Intel has asked the judge to throw out AMD’s antitrust case against it. I find it hard to understand how a case like this is supposed to benefit anyone but antitrust lawyers. After all, the point of the law is to alter incentives so that people won’t do bad things. Yet that doesn’t seem to have happened in recent high-tech antitrust cases. Microsoft, for example, has adopted the strategy of ignoring the antitrust process entirely, and it’s worked pretty well for them. By the time all the appeals in its browser-tying case had been exhausted, the IE-Netscape battle was ancient history, and the courts had no appetite for aggressive punitive actions. Sure, it costs Microsoft some money in fines and legal fees, but that’s far preferable to neutering themselves by refusing to enter any new market where they might be branded monopolists. Likewise, the EU has levied some big fines against Microsoft, but they haven’t figured out any way to reverse Microsoft’s alllegedly anti-competitive behavior. Microsoft would likely be in much worse shape had they stayed out of the media player market out of fear of anti-trust prosecution.

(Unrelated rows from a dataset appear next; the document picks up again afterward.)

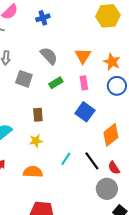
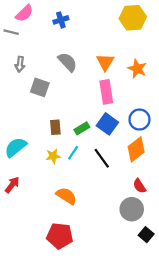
green rectangle: (56, 83) -> (82, 128), moved
pink rectangle: (84, 83) -> (106, 92), size x1.5
blue circle: (117, 86) -> (139, 120), moved
cyan line: (66, 159) -> (73, 153), moved
black line: (92, 161) -> (102, 158), moved
orange semicircle: (33, 172) -> (66, 196), moved, turned 30

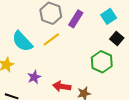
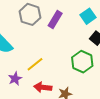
yellow line: (51, 39) -> (35, 64), moved

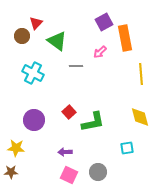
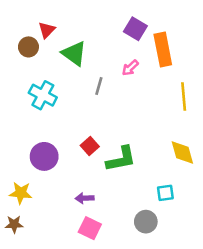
purple square: (104, 22) -> (135, 29), turned -30
gray line: (76, 66) -> (99, 86), turned -72
gray circle: (98, 172) -> (146, 222), moved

This AMD-Intel dispute seems to have similar dynamics. The lawsuit concerns conduct by Intel that occurred in the first half of this decade, yet the trial won’t start until 2008 and likely won’t be resolved until a year or two later. Given how murky the law is concerning what is and isn’t legitimate conduct, the logical thing for Intel to do is to ignore the antitrust process completely. They should focus on competing in the marketplace and let the legal department do damage control after the fact.
Which calls into question what the point is in the first place. If companies are going to do what they would have done anyway, what are we getting for those millions of dollars in legal fees?